- **Task brief**
Up to and including the line with "Download Foto", restate every line of the records below word for word, from the first line on, leaving out the pictures.

[Stored data entries]
'''

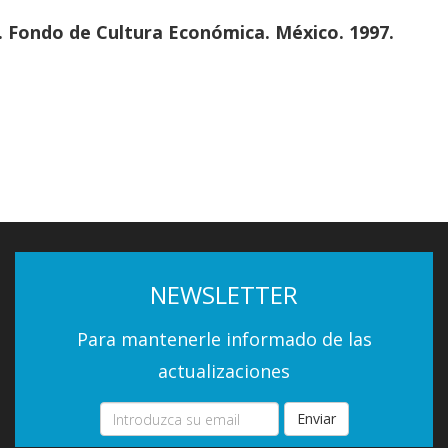
s. Fondo de Cultura Económica. México. 1997.
NEWSLETTER
Para mantenerle informado de las
actualizaciones
Enviar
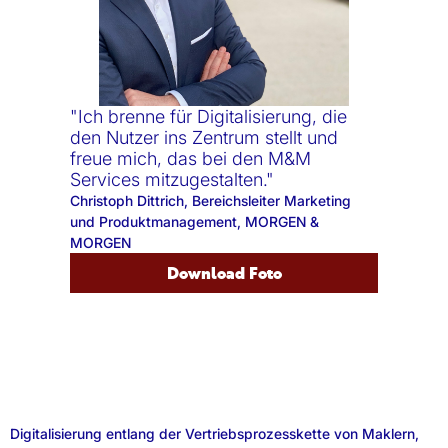
"Ich brenne für Digitalisierung, die
den Nutzer ins Zentrum stellt und
freue mich, das bei den M&M
Services mitzugestalten."
Christoph Dittrich, Bereichsleiter Marketing
und Produktmanagement, MORGEN &
MORGEN
Download Foto
Digitalisierung entlang der Vertriebsprozesskette von Maklern,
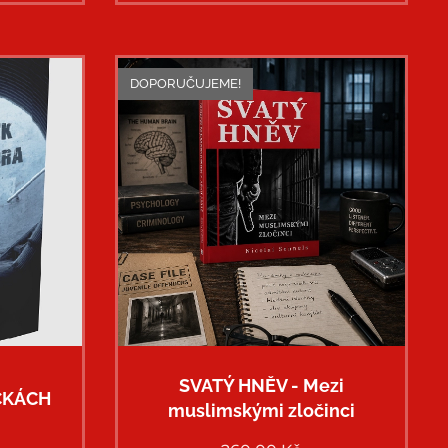
DOPORUČUJEME!
SVATÝ HNĚV - Mezi
AČKÁCH
muslimskými zločinci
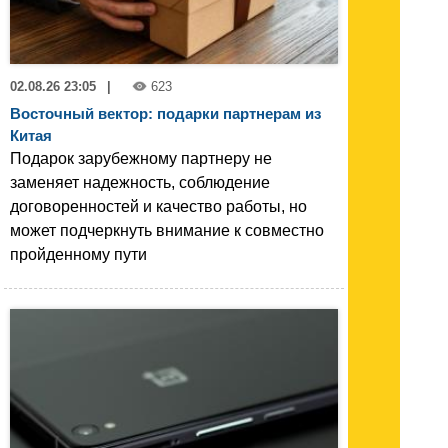
02.08.26 23:05
|
623
Восточный вектор: подарки партнерам из
Китая
Подарок зарубежному партнеру не
заменяет надежность, соблюдение
договоренностей и качество работы, но
может подчеркнуть внимание к совместно
пройденному пути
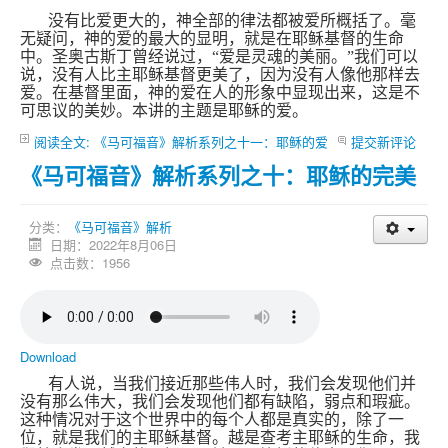
没有比爱更大的，神全部的律法都被爱所概括了。毫
无疑问，神的爱的最大的显明，就是在耶稣基督的生命
中。圣奥古斯丁曾经说过，“爱是灵魂的美丽。”我们可以
说，没有人比主耶稣基督更美了，因为没有人像他那样去
爱。在基督里面，神的爱在人的形象中显现出来，这是不
可思议的美妙。本讲的主题是耶稣的爱。
阅读全文: 《马可福音》解析系列之十一：耶稣的爱
提交新评论
《马可福音》解析系列之十：耶稣的完美
分类：
《马可福音》解析
日期：2022年8月06日
点击数：1956
Download
有人说，当我们接近那些伟人时，我们会发现他们并
没有那么伟大，我们会发现他们都有缺陷，弱点和瑕疵。
这种情况对于这个世界中的每个人都是真实的，除了一
位，就是我们的主耶稣基督。越是查考主耶稣的生命，我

'''

- **Output of the exercise**
s. Fondo de Cultura Económica. México. 1997.
NEWSLETTER
Para mantenerle informado de las
actualizaciones
Enviar
"Ich brenne für Digitalisierung, die
den Nutzer ins Zentrum stellt und
freue mich, das bei den M&M
Services mitzugestalten."
Christoph Dittrich, Bereichsleiter Marketing
und Produktmanagement, MORGEN &
MORGEN
Download Foto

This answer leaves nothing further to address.